李瑾贺双膝跪地,只差没跟着婴儿一起哭:“二叔,救救他吧。回到滨州之后,娘一直在想法子让席莺落胎,可屡次不得手。临盆前一个月,我身边的小厮无意听得母亲准备待孩子出世就将他送走,一世不让他出现在我面前。迫不得已我和席莺想逃回京城,结果一路颠簸,席莺提前临盆。却不想才过几日又遇到山贼,不但将钱财劫走,还把席莺掳走了,至今不知下落。我一路讨食,才终于到了京城。”
说到这,早已是泣不成声。李仲扬这才知晓为何年前书信一封请大房一家过来,韩氏却推脱山长水远不来了,许是这个缘故。许久之前就听闻李瑾贺和婢女缠上,还有了身孕,因此才回滨州,却不想竟是真的。看着往日娇纵的侄子变成如今模样,满面憔悴不说,连手也前后皲裂,做叔叔的到底不忍:“你且在这好好歇着,你娘来了,我与她好好说说。”
“二叔。”李瑾贺未起身,磕了几声响头,“二叔为人孝义知礼,若母亲多骂几句,定会交出我和孩子,你也绝不可能说服母亲。到时母亲若告发到吏部,岂非连累二叔。”

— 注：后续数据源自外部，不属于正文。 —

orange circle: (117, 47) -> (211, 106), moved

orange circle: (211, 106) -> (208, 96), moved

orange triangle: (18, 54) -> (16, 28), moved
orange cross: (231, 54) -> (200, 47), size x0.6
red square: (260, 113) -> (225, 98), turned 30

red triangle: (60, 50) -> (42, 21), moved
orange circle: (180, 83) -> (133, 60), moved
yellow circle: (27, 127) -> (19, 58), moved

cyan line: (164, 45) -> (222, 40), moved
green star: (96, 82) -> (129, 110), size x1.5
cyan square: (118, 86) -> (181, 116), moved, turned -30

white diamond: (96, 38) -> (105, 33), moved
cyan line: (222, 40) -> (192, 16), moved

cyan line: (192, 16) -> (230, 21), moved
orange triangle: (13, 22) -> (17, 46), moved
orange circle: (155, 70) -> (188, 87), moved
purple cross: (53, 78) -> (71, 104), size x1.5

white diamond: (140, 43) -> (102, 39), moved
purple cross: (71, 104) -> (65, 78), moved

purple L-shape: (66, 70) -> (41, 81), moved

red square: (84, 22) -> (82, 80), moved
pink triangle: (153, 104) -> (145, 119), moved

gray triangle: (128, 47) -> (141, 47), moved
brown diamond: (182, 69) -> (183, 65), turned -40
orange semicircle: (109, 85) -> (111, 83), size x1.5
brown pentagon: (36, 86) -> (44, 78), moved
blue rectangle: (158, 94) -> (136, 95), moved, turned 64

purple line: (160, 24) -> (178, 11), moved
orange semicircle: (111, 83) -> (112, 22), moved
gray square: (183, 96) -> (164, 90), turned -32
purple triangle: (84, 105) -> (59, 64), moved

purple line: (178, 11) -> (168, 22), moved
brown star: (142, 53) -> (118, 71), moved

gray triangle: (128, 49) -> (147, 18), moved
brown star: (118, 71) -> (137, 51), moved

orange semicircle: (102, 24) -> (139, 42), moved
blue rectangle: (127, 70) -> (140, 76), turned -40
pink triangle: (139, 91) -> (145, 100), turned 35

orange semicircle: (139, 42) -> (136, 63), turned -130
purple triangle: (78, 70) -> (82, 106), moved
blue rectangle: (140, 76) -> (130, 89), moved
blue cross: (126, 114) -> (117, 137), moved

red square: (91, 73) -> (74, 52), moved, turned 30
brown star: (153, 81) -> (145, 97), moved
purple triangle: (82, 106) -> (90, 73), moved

李仲扬蹙眉,他说的倒也在理,大嫂韩氏的脾气他也领教过,眉头不由拧的更深。李瑾贺试探道:“二叔可否收留这孩子,就说是您在外头捡的?”
李仲扬摇头:“这法子绝瞒不过你母亲,况且……”他缓缓抬眉,语气渐重,“唤我叔公的人改口叫爹,乱了伦理纲常,绝无可能。”

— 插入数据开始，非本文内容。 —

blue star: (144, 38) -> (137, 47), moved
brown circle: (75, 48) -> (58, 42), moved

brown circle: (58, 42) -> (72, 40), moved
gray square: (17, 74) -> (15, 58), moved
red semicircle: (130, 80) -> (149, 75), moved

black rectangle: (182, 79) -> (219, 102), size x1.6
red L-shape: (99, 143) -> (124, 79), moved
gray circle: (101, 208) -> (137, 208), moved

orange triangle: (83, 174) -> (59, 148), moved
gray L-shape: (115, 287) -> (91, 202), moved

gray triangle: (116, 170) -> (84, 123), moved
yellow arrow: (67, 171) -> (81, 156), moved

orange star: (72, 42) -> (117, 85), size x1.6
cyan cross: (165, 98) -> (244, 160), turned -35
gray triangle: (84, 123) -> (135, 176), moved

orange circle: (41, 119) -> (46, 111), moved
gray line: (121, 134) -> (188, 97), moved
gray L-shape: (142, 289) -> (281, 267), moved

李瑾贺历尽千辛万苦才到了这里,趁着午后人少翻墙进来,一心以为能救命的人却如此,忍不住道:“二叔迂腐了!救人一命胜造七级浮屠,哪里管得着这辈分称呼。二叔若不愿救,只管说就是。任我爹的长孙自生自灭去吧。”
说到李世扬,李仲扬心头如被锥戳,听见迂腐二字本被气的不轻,可如今手足之情涌上,却无暇想其他的。这是兄长的孙儿,过世兄长的长孙,他这做亲弟弟的却要将这父子推出门外,由得他们落难。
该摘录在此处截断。